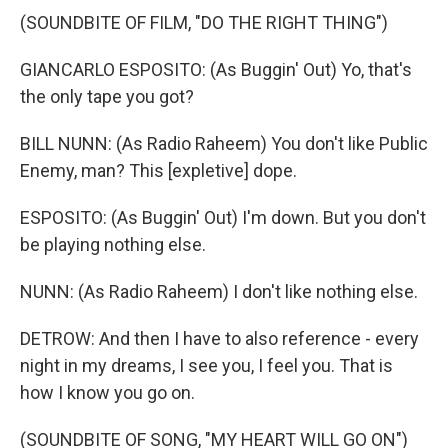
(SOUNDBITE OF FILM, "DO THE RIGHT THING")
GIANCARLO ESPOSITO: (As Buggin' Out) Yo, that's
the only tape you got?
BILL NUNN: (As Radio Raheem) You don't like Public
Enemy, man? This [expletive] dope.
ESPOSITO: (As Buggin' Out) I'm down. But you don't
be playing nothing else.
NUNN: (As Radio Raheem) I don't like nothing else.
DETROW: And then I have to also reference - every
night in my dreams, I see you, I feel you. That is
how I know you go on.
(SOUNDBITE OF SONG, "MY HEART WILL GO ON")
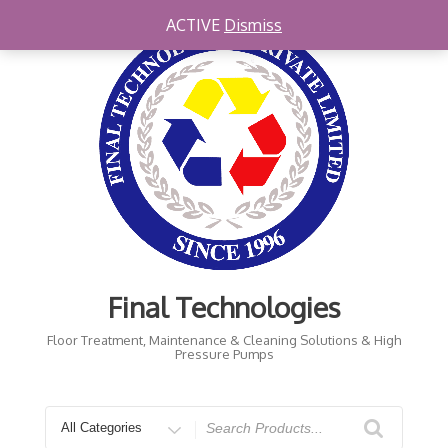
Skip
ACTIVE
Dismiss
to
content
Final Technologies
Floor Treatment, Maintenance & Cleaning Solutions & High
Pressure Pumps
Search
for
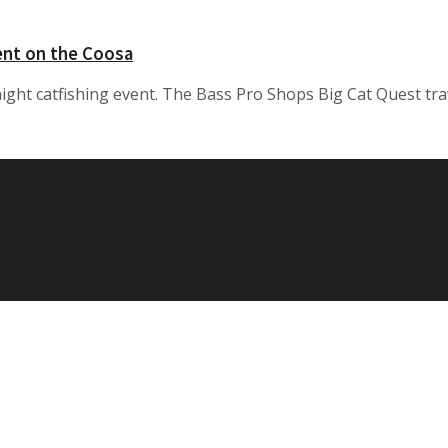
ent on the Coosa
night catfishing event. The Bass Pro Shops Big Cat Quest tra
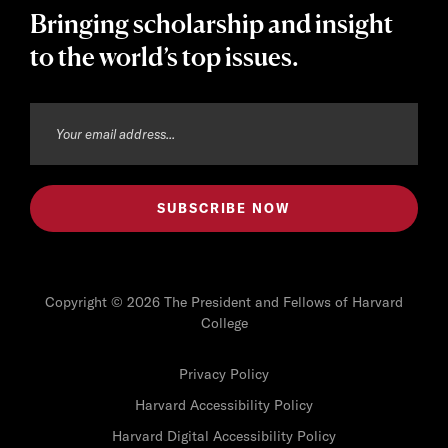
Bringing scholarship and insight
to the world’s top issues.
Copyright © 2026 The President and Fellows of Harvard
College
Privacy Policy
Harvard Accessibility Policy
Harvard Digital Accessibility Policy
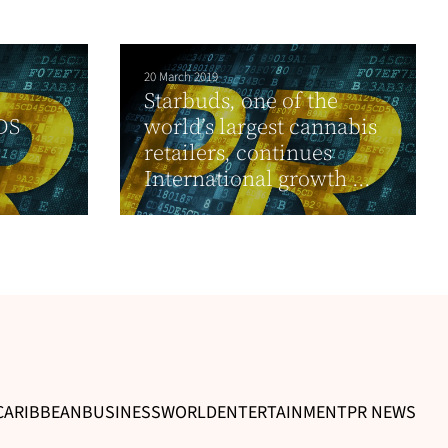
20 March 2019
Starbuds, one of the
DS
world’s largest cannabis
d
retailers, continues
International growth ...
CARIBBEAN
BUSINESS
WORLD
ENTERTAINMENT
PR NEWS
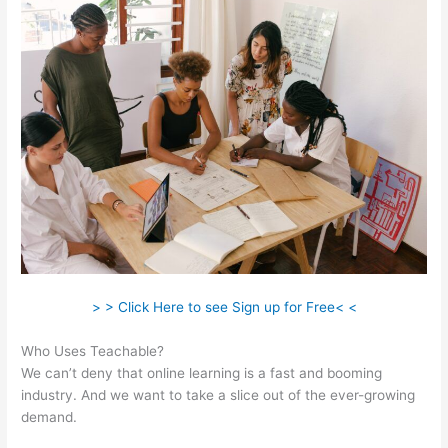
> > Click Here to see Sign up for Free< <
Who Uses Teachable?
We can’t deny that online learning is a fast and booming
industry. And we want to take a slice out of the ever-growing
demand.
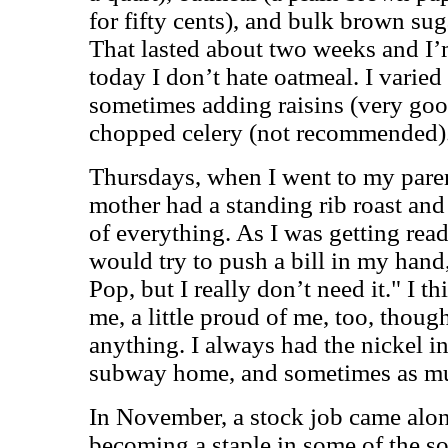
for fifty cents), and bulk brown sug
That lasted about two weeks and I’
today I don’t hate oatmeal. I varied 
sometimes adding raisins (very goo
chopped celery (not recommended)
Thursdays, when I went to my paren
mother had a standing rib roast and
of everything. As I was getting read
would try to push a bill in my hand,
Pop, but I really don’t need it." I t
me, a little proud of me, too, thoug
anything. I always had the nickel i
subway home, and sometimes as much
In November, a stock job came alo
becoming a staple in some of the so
:::
▸ **Work item**
When you copy the entries, keep every word exactly as it stands and drop any pictures.

▸ **Answer box**
(SOUNDBITE OF FILM, "DO THE RIGHT THING")
GIANCARLO ESPOSITO: (As Buggin' Out) Yo, that's
the only tape you got?
BILL NUNN: (As Radio Raheem) You don't like Public
Enemy, man? This [expletive] dope.
ESPOSITO: (As Buggin' Out) I'm down. But you don't
be playing nothing else.
NUNN: (As Radio Raheem) I don't like nothing else.
DETROW: And then I have to also reference - every
night in my dreams, I see you, I feel you. That is
how I know you go on.
(SOUNDBITE OF SONG, "MY HEART WILL GO ON")
Skip
ACTIVE
Dismiss
to
content
Final Technologies
Floor Treatment, Maintenance & Cleaning Solutions & High
Pressure Pumps
Search
for
ent on the Coosa
night catfishing event. The Bass Pro Shops Big Cat Quest tra
Bringing scholarship and insight
to the world’s top issues.
Copyright © 2026 The President and Fellows of Harvard
College
Privacy Policy
Harvard Accessibility Policy
Harvard Digital Accessibility Policy
20 March 2019
Starbuds, one of the
DS
world’s largest cannabis
d
retailers, continues
International growth ...
CARIBBEAN
BUSINESS
WORLD
ENTERTAINMENT
PR NEWS
> > Click Here to see Sign up for Free< <
Who Uses Teachable?
We can’t deny that online learning is a fast and booming
industry. And we want to take a slice out of the ever-growing
demand.
for fifty cents), and bulk brown sug
That lasted about two weeks and I’
today I don’t hate oatmeal. I varied 
sometimes adding raisins (very goo
chopped celery (not recommended)
Thursdays, when I went to my paren
mother had a standing rib roast and
of everything. As I was getting read
would try to push a bill in my hand,
Pop, but I really don’t need it." I t
me, a little proud of me, too, thoug
anything. I always had the nickel i
subway home, and sometimes as much
In November, a stock job came alo
becoming a staple in some of the so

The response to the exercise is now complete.